Hardware companies, which live and die on benchmarks, do this all the time. Meanwhile, it does appear that OpenAI is underperforming consumer expectations, and losing users quite quickly at this point, despite doing incredibly well on benchmarks.
Also, this isn't about profit. It's about market cap and it's about prestige. Those are not correlated to profit.
It would be a bit of a scandal, and IMO too much hassle to sneak in. These models are trained on massive amounts of text - specifically anticipating which metrics people will care about and generating synthetic data just for them seems extra.
I don't think it's a scandal, it's a natural thing that happens when iterating on models. OP doesn't mean they literally train on those tests, but that as a meta-consequence of using those tests as benchmarks, you will adjust the model and hyperparameters in ways that perform better on those tests.
For a particular model you try to minimally do this by separating a test and validation set, but on a meta-meta level, it's easy to see it happening.

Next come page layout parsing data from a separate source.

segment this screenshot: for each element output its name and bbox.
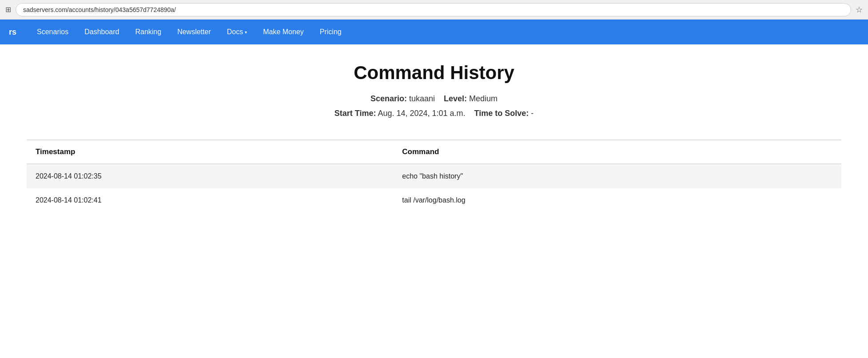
scenario-label: Scenario:: [370, 94, 407, 103]
time-to-solve-value: -: [531, 109, 534, 118]
brand-logo: rs: [9, 28, 16, 37]
nav-item-docs-label: Docs: [227, 28, 243, 36]
navbar: rs Scenarios Dashboard Ranking Newslette…: [0, 20, 868, 44]
table-row: 2024-08-14 01:02:35echo "bash history": [27, 164, 841, 188]
time-to-solve-label: Time to Solve:: [474, 109, 529, 118]
cell-command: echo "bash history": [393, 164, 841, 188]
cell-command: tail /var/log/bash.log: [393, 188, 841, 212]
docs-dropdown-arrow-icon: ▾: [245, 30, 247, 35]
browser-menu-icon[interactable]: ⊞: [5, 5, 11, 14]
start-time-label: Start Time:: [334, 109, 376, 118]
nav-item-newsletter[interactable]: Newsletter: [170, 24, 218, 40]
table-row: 2024-08-14 01:02:41tail /var/log/bash.lo…: [27, 188, 841, 212]
nav-item-ranking[interactable]: Ranking: [128, 24, 168, 40]
nav-items: Scenarios Dashboard Ranking Newsletter D…: [30, 24, 349, 40]
level-label: Level:: [444, 94, 467, 103]
start-time-value: Aug. 14, 2024, 1:01 a.m.: [378, 109, 465, 118]
nav-item-docs[interactable]: Docs ▾: [220, 24, 254, 40]
cell-timestamp: 2024-08-14 01:02:35: [27, 164, 393, 188]
col-header-command: Command: [393, 140, 841, 164]
scenario-meta-row: Scenario: tukaani Level: Medium: [27, 94, 841, 103]
scenario-value: tukaani: [409, 94, 435, 103]
level-value: Medium: [469, 94, 498, 103]
table-header-row: Timestamp Command: [27, 140, 841, 164]
main-content: Command History Scenario: tukaani Level:…: [0, 44, 868, 230]
history-table: Timestamp Command 2024-08-14 01:02:35ech…: [27, 139, 841, 212]
page-title: Command History: [27, 62, 841, 84]
bookmark-star-icon[interactable]: ☆: [856, 5, 863, 15]
address-input[interactable]: [16, 3, 851, 16]
address-bar: ⊞ ☆: [0, 0, 868, 20]
nav-item-pricing[interactable]: Pricing: [313, 24, 349, 40]
col-header-timestamp: Timestamp: [27, 140, 393, 164]
nav-item-scenarios[interactable]: Scenarios: [30, 24, 76, 40]
nav-item-dashboard[interactable]: Dashboard: [77, 24, 126, 40]
timing-meta-row: Start Time: Aug. 14, 2024, 1:01 a.m. Tim…: [27, 109, 841, 118]
cell-timestamp: 2024-08-14 01:02:41: [27, 188, 393, 212]
nav-item-make-money[interactable]: Make Money: [256, 24, 311, 40]
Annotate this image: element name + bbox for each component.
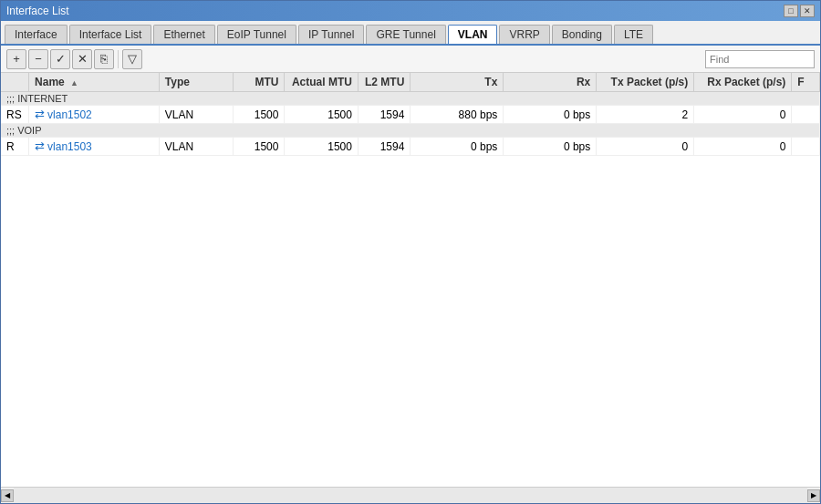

You don't see an engineer at an extremely PR-conscious company at least checking how their model performs on popular benchmarks before rolling it out? And if its performance is lackluster, you do you really see them doing nothing about it? It probably doesn't make a huge difference anyway. I know those old vision models were overfitted to the standard image library benchmarks, but they were still very impressive.
This wasn't so much overtraining, as the models learning something different than what we expected. If you look at a pixel by pixel representation of an image, textures tend to be more significant/unique patterns than shapes. There are some funny studies from the mid 2010s exploring this.